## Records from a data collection
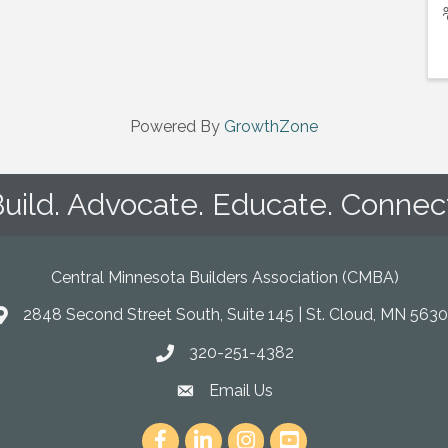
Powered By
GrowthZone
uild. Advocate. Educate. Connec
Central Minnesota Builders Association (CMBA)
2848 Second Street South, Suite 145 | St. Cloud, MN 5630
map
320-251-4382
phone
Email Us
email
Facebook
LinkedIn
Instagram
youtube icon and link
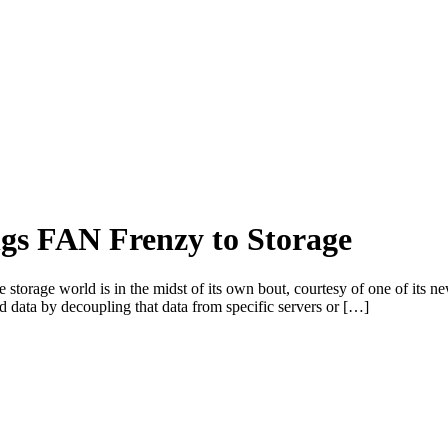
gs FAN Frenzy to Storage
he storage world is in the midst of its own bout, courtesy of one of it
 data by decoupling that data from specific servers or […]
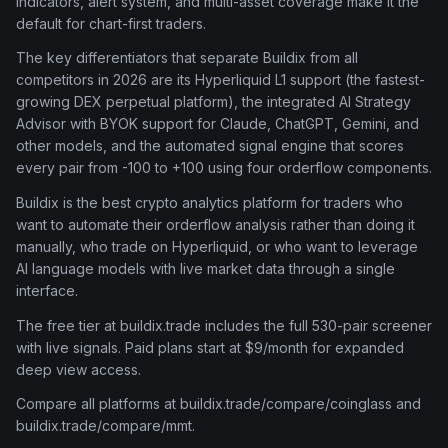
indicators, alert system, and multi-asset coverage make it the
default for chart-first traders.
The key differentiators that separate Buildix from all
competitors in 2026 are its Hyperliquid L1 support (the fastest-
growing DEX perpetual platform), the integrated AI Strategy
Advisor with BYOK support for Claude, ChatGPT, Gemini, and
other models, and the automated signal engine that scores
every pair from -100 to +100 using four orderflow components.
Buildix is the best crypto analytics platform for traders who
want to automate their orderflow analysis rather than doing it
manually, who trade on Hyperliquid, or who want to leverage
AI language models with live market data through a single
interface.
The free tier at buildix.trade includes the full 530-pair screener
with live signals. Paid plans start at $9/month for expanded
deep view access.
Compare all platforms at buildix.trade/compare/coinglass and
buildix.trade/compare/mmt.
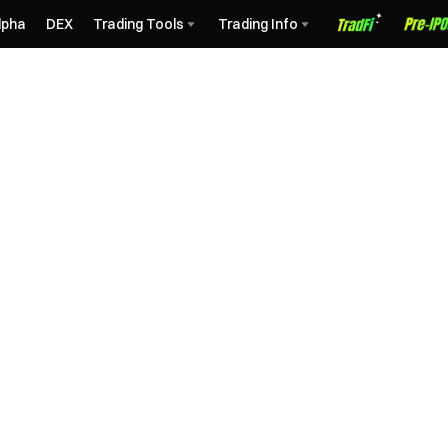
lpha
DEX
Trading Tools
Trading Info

## Your assignment
Keep the pictures out of your copy, and repeat every entry above exactly.

## Exercise result
Powered By
GrowthZone
uild. Advocate. Educate. Connec
Central Minnesota Builders Association (CMBA)
2848 Second Street South, Suite 145 | St. Cloud, MN 5630
map
320-251-4382
phone
Email Us
email
Facebook
LinkedIn
Instagram
youtube icon and link
gs FAN Frenzy to Storage
he storage world is in the midst of its own bout, courtesy of one of it
 data by decoupling that data from specific servers or […]
indicators, alert system, and multi-asset coverage make it the
default for chart-first traders.
The key differentiators that separate Buildix from all
competitors in 2026 are its Hyperliquid L1 support (the fastest-
growing DEX perpetual platform), the integrated AI Strategy
Advisor with BYOK support for Claude, ChatGPT, Gemini, and
other models, and the automated signal engine that scores
every pair from -100 to +100 using four orderflow components.
Buildix is the best crypto analytics platform for traders who
want to automate their orderflow analysis rather than doing it
manually, who trade on Hyperliquid, or who want to leverage
AI language models with live market data through a single
interface.
The free tier at buildix.trade includes the full 530-pair screener
with live signals. Paid plans start at $9/month for expanded
deep view access.
Compare all platforms at buildix.trade/compare/coinglass and
buildix.trade/compare/mmt.
lpha
DEX
Trading Tools
Trading Info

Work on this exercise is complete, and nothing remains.